==== ENTRIES SHOWN ====

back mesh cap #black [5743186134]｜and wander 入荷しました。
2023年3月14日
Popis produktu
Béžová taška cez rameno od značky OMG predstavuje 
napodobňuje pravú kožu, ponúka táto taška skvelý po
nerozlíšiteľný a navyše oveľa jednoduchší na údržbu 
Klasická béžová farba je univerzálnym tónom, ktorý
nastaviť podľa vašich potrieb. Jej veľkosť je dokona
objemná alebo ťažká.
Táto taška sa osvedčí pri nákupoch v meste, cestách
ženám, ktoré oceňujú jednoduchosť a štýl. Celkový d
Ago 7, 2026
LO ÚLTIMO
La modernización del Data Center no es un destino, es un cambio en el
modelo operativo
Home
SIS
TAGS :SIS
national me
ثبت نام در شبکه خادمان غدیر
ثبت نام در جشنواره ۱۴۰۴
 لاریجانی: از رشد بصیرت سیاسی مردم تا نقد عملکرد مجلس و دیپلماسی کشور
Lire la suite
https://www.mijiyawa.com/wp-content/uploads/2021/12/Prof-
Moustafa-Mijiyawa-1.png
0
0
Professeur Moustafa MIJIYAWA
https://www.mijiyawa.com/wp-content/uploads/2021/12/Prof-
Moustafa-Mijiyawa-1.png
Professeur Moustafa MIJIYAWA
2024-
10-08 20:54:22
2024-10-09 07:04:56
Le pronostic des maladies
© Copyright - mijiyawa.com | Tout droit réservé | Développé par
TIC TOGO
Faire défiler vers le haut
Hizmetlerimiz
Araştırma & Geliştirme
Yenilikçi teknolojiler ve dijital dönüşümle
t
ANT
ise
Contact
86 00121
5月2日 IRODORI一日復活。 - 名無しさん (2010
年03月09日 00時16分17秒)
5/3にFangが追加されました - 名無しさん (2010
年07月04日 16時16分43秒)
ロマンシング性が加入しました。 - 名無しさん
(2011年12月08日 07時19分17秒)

====
==== ENTRIES SHOWN ====

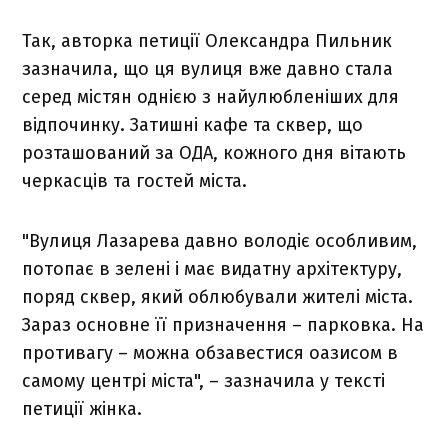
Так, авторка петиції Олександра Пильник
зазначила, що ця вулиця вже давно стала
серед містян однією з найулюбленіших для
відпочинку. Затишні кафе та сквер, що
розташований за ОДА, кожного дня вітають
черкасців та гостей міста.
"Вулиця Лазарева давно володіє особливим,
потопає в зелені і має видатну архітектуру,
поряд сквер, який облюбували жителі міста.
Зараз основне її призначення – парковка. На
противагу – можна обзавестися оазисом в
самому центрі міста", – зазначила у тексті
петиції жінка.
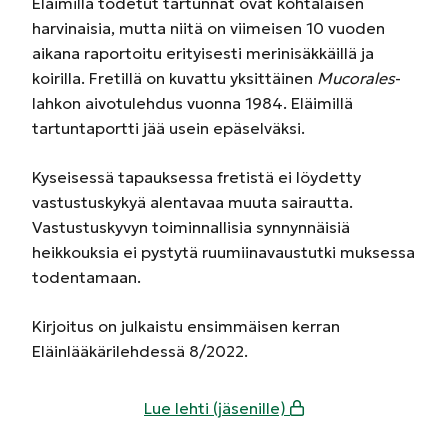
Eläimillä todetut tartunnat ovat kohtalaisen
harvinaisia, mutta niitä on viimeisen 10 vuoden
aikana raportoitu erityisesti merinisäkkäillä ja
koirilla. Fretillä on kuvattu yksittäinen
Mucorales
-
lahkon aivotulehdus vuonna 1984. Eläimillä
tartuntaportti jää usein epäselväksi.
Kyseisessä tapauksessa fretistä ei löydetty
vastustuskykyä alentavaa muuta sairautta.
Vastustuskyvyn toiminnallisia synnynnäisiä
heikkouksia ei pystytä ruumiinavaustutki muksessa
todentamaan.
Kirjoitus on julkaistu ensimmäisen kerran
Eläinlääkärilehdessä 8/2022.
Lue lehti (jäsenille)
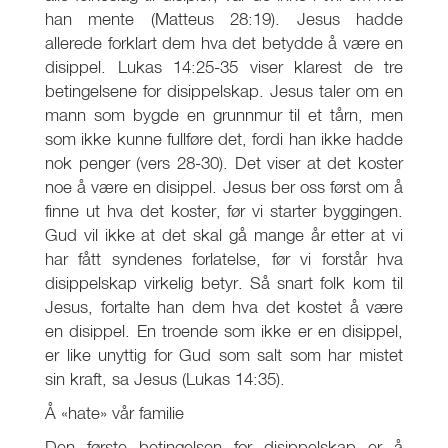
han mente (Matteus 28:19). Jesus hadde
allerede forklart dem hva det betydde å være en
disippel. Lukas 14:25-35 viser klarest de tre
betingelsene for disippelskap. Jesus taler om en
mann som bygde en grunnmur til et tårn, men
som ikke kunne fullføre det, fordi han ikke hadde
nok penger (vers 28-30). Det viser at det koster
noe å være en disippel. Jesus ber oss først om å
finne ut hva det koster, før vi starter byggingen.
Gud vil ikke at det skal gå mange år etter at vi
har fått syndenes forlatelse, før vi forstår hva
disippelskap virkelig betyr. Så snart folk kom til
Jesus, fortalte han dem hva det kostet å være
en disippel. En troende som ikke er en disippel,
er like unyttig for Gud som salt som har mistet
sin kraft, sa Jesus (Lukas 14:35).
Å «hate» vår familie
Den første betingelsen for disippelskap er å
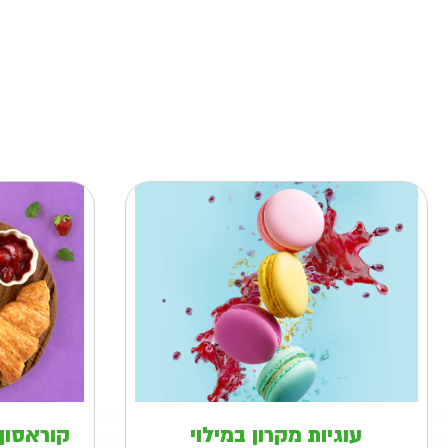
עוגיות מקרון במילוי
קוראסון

====
==== ENTRIES SHOWN ====

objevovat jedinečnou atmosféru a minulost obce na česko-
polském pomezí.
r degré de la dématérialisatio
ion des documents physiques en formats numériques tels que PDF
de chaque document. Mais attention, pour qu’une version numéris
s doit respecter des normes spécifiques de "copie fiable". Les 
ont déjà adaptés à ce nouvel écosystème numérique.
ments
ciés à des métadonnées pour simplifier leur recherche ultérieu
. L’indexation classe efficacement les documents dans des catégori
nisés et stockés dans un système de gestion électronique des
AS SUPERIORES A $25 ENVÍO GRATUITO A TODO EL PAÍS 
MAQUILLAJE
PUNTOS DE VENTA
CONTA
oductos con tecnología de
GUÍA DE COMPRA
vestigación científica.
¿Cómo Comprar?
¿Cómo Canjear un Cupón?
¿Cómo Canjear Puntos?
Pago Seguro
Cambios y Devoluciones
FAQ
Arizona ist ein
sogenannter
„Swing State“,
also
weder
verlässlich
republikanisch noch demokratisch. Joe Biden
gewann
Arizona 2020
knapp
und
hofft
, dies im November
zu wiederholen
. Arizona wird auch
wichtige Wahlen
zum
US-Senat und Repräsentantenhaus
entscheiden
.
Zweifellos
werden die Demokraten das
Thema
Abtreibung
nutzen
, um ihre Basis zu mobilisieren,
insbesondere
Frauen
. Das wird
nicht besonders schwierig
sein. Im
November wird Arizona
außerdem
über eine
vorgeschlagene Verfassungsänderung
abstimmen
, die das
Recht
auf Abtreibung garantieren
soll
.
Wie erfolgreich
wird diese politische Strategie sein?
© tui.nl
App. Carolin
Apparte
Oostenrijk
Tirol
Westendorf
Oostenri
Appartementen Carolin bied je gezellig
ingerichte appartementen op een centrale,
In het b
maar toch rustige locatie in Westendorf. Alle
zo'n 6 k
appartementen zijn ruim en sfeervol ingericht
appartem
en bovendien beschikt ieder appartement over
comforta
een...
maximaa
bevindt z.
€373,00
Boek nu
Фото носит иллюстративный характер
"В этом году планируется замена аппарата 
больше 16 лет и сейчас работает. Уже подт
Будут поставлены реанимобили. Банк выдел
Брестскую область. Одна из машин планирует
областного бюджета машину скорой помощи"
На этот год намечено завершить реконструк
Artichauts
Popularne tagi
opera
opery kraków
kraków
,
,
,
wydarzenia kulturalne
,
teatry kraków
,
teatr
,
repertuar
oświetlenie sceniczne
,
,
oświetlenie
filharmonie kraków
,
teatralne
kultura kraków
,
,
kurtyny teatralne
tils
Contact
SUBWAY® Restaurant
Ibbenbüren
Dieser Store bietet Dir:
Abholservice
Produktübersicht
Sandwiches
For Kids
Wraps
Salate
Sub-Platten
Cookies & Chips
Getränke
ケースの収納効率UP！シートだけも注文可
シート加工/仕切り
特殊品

====

WHAT YOU WILL DO: An exact copy of the lines above, from the one containing "back mesh cap" through the one containing "(2011年12月08日 07時19分17秒)", is the whole of the answer.

ANSWER FOR THIS EXERCISE:
back mesh cap #black [5743186134]｜and wander 入荷しました。
2023年3月14日
Popis produktu
Béžová taška cez rameno od značky OMG predstavuje 
napodobňuje pravú kožu, ponúka táto taška skvelý po
nerozlíšiteľný a navyše oveľa jednoduchší na údržbu 
Klasická béžová farba je univerzálnym tónom, ktorý
nastaviť podľa vašich potrieb. Jej veľkosť je dokona
objemná alebo ťažká.
Táto taška sa osvedčí pri nákupoch v meste, cestách
ženám, ktoré oceňujú jednoduchosť a štýl. Celkový d
Ago 7, 2026
LO ÚLTIMO
La modernización del Data Center no es un destino, es un cambio en el
modelo operativo
Home
SIS
TAGS :SIS
national me
ثبت نام در شبکه خادمان غدیر
ثبت نام در جشنواره ۱۴۰۴
 لاریجانی: از رشد بصیرت سیاسی مردم تا نقد عملکرد مجلس و دیپلماسی کشور
Lire la suite
https://www.mijiyawa.com/wp-content/uploads/2021/12/Prof-
Moustafa-Mijiyawa-1.png
0
0
Professeur Moustafa MIJIYAWA
https://www.mijiyawa.com/wp-content/uploads/2021/12/Prof-
Moustafa-Mijiyawa-1.png
Professeur Moustafa MIJIYAWA
2024-
10-08 20:54:22
2024-10-09 07:04:56
Le pronostic des maladies
© Copyright - mijiyawa.com | Tout droit réservé | Développé par
TIC TOGO
Faire défiler vers le haut
Hizmetlerimiz
Araştırma & Geliştirme
Yenilikçi teknolojiler ve dijital dönüşümle
t
ANT
ise
Contact
86 00121
5月2日 IRODORI一日復活。 - 名無しさん (2010
年03月09日 00時16分17秒)
5/3にFangが追加されました - 名無しさん (2010
年07月04日 16時16分43秒)
ロマンシング性が加入しました。 - 名無しさん
(2011年12月08日 07時19分17秒)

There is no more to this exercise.